Dear Mr. Hannity--I listen to your TV program as well as your radio broadcast and enjoy them both. I agree with you most of the time. I enjoyed your exchange with Robert Kuttner but want to take issue with a point with which I disagree--your support for President Bush's economic policies. I think that your position is a mistake from both "conservatives principles" and tactical viewpoints.
I disagree with Mr. Kuttner on many things but agree with him on this point. The Bush administration has permitted the Greenspan and Bernanke Fed to behave like a hyper-Democratic government agency. This was true antecedent to 2000, since the days of President Reagan and Chair Greenspan, and it has not gone away.
If you are a conservative then you probably believe in less government. Artificial stimulation of misdirected (or as von Mises put it malinvested) economic activity is one of the most wasteful and inefficient forms of government intervention. This has been the policy that the Republicans have pursued since the 1980s (and indeed, in the 1970s under President Nixon) and it is antithetical to conservatism if you are adhering to the small government, Jacksonian variant. Of course, it is also possible to be a big government Whig economic conservative, along the lines of Rockefeller and GW Bush, but that viewpoint has come to be viewed as a form of liberalism or left-wing Republicanism rather than the conservatism of Barry Goldwater, Milton Friedman and Friedrich von Hayek.
In any case, if you are an advocate of big government monetary expansion, support for big business, government intervention in the economy and Keynesian economics, which are the policies of George W. Bush, you should say so. I don't think that all Republicans or conservatives agree with you. I find this especially troubling because Fox has limited its exposure of conservatives to the Whig-American Enterprise Institute-Progressive conservatism, which is not what many of your viewers believe, and I think there is a sleight of hand going on. You should clarify your position on this issue.

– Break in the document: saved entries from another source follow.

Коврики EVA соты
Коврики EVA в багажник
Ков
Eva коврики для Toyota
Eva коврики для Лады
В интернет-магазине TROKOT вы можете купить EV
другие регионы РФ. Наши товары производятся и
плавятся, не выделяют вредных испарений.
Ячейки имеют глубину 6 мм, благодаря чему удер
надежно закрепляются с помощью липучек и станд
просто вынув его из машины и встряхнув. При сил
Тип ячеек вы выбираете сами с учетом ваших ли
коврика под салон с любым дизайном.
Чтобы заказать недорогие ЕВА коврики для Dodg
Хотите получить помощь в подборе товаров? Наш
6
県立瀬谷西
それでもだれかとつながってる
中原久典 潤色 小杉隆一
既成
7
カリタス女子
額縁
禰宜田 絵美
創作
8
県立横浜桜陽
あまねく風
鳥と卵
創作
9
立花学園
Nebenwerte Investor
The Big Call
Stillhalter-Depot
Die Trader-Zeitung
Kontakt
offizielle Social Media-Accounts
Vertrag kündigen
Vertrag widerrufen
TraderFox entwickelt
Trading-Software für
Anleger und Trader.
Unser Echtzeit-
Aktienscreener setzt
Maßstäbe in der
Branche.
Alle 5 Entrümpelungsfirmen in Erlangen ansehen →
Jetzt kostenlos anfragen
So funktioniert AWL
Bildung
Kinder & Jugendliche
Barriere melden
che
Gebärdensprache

I would hope that you reject big government, and therefore the monetary policies of the past 25 years. I do not believe that government should intervene on behalf of the rich, Bear Stearns, Fannie Mae, or Lehman Brothers. Nor do I believe in welfare. Many of the Fox pundits believe in welfare for the rich, and this is a serious weakness in your presentation.

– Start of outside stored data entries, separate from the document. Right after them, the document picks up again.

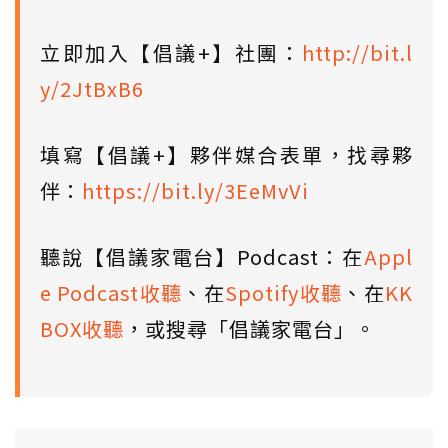
立即加入【倡議+】社團：
http://bit.l
y/2JtBxB6
填寫【倡議+】夥伴媒合表單，找尋夥
伴：
https://bit.ly/3EeMvVi
聽說【倡議家電台】Podcast：在
Appl
e Podcast收聽
、在
Spotify收聽
、在
KK
BOX收聽
，或搜尋「倡議家電台」。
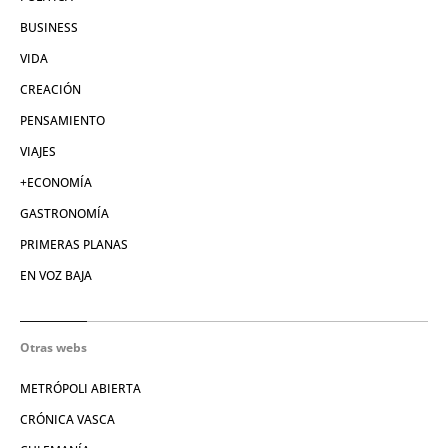
BUSINESS
VIDA
CREACIÓN
PENSAMIENTO
VIAJES
+ECONOMÍA
GASTRONOMÍA
PRIMERAS PLANAS
EN VOZ BAJA
Otras webs
METRÓPOLI ABIERTA
CRÓNICA VASCA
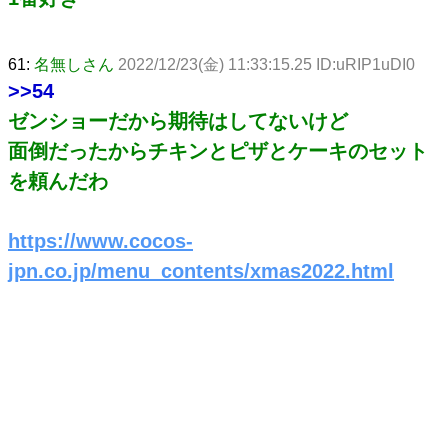
61:
名無しさん
2022/12/23(金) 11:33:15.25 ID:uRIP1uDI0
>>54
ゼンショーだから期待はしてないけど
面倒だったからチキンとピザとケーキのセット
を頼んだわ
https://www.cocos-
jpn.co.jp/menu_contents/xmas2022.html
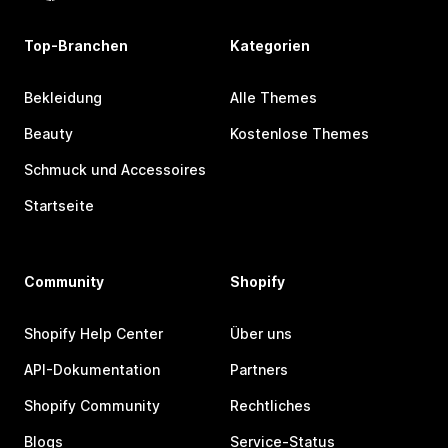
Top-Branchen
Kategorien
Bekleidung
Alle Themes
Beauty
Kostenlose Themes
Schmuck und Accessoires
Startseite
Community
Shopify
Shopify Help Center
Über uns
API-Dokumentation
Partners
Shopify Community
Rechtliches
Blogs
Service-Status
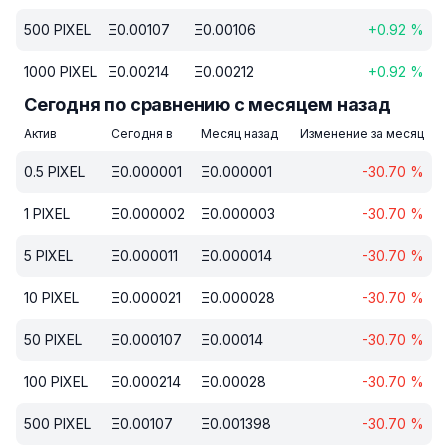
500
PIXEL
Ξ
0.00107
Ξ
0.00106
+
0.92
%
1000
PIXEL
Ξ
0.00214
Ξ
0.00212
+
0.92
%
Сегодня по сравнению с месяцем назад
Актив
Сегодня в
Месяц назад
Изменение за месяц
0.5
PIXEL
Ξ
0.000001
Ξ
0.000001
-30.70
%
1
PIXEL
Ξ
0.000002
Ξ
0.000003
-30.70
%
5
PIXEL
Ξ
0.000011
Ξ
0.000014
-30.70
%
10
PIXEL
Ξ
0.000021
Ξ
0.000028
-30.70
%
50
PIXEL
Ξ
0.000107
Ξ
0.00014
-30.70
%
100
PIXEL
Ξ
0.000214
Ξ
0.00028
-30.70
%
500
PIXEL
Ξ
0.00107
Ξ
0.001398
-30.70
%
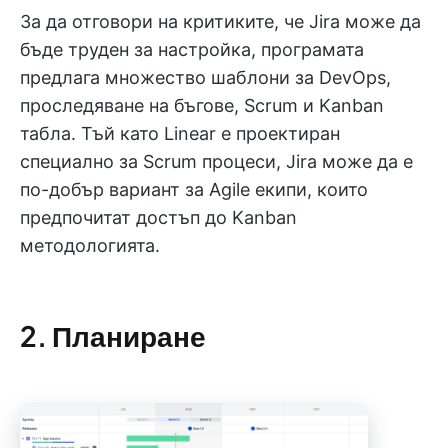
За да отговори на критиките, че Jira може да
бъде труден за настройка, програмата
предлага множество шаблони за DevOps,
проследяване на бъгове, Scrum и Kanban
табла. Тъй като Linear е проектиран
специално за Scrum процеси, Jira може да е
по-добър вариант за Agile екипи, които
предпочитат достъп до Kanban
методологията.
2. Планиране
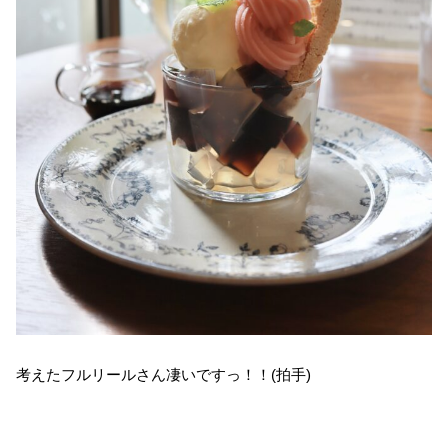
考えたフルリールさん凄いですっ！！(拍手)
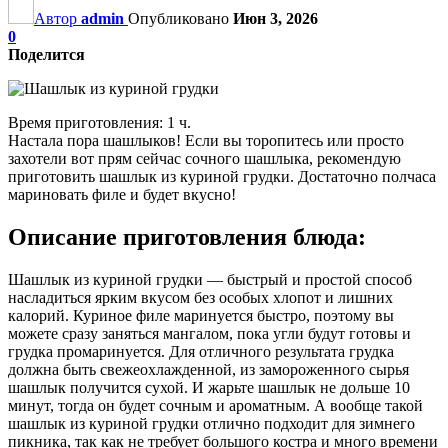
Автор
admin
Опубликовано
Июн 3, 2026
0
Поделится
Время приготовления: 1 ч.
Настала пора шашлыков! Если вы торопитесь или просто
захотели вот прям сейчас сочного шашлыка, рекомендую
приготовить шашлык из куриной грудки. Достаточно полчаса
мариновать филе и будет вкусно!
Описание приготовления блюда:
Шашлык из куриной грудки — быстрый и простой способ
насладиться ярким вкусом без особых хлопот и лишних
калорий. Куриное филе маринуется быстро, поэтому вы
можете сразу заняться мангалом, пока угли будут готовы и
грудка промаринуется. Для отличного результата грудка
должна быть свежеохлажденной, из замороженного сырья
шашлык получится сухой. И жарьте шашлык не дольше 10
минут, тогда он будет сочным и ароматным. А вообще такой
шашлык из куриной грудки отлично подходит для зимнего
пикника, так как не требует большого костра и много времени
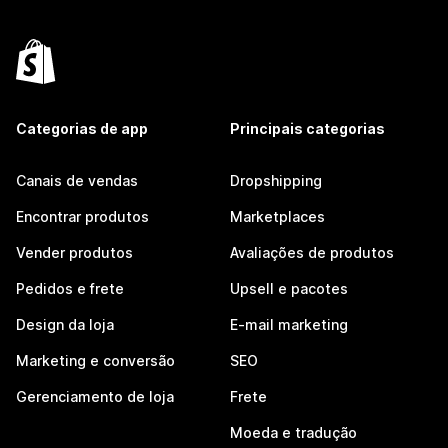
Categorias de app
Principais categorias
Canais de vendas
Dropshipping
Encontrar produtos
Marketplaces
Vender produtos
Avaliações de produtos
Pedidos e frete
Upsell e pacotes
Design da loja
E-mail marketing
Marketing e conversão
SEO
Gerenciamento de loja
Frete
Moeda e tradução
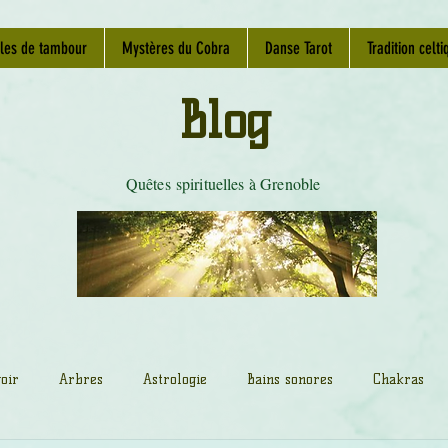
les de tambour
Mystères du Cobra
Danse Tarot
Tradition celti
Blog
Quêtes spirituelles à Grenoble
oir
Arbres
Astrologie
Bains sonores
Chakras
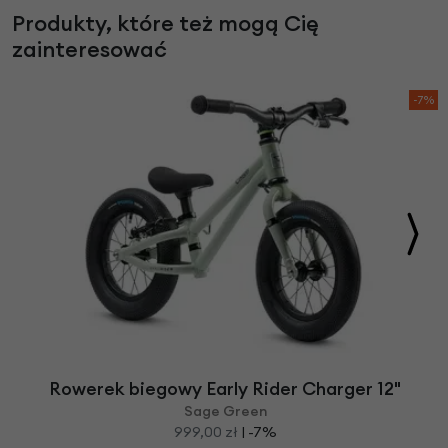
Produkty, które też mogą Cię
zainteresować
-7%
Rowerek biegowy Early Rider Charger 12"
Sage Green
999,00 zł
| -7%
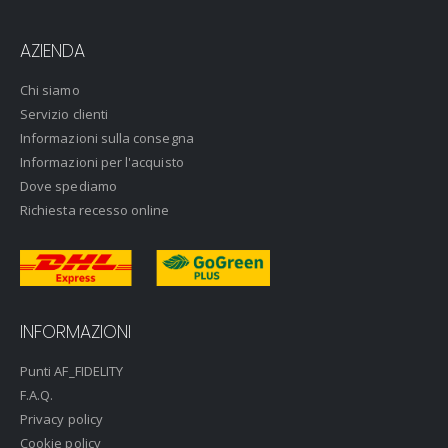
AZIENDA
Chi siamo
Servizio clienti
Informazioni sulla consegna
Informazioni per l'acquisto
Dove spediamo
Richiesta recesso online
INFORMAZIONI
Punti AF_FIDELITY
F.A.Q.
Privacy policy
Cookie policy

In addition, I do not think the cause of John McCain and Sarah Palin is helped by association with the Whig-AEI-Progressive approach to the economy. Americans are by many measures worse off. The average hourly wage has been declining since 1971, when President Nixon took us off the gold standard. It is tragic if you allow the Democrats to steal this issue because of short-sighted fixation on big money donations from the board members of AEI. In the long run there is going to be backlash against the feudal, inflationary economy of post-1968 Republicanism, and if the Republicans don't start re-thinking their position on hard money they ultimately will be thrown out of office.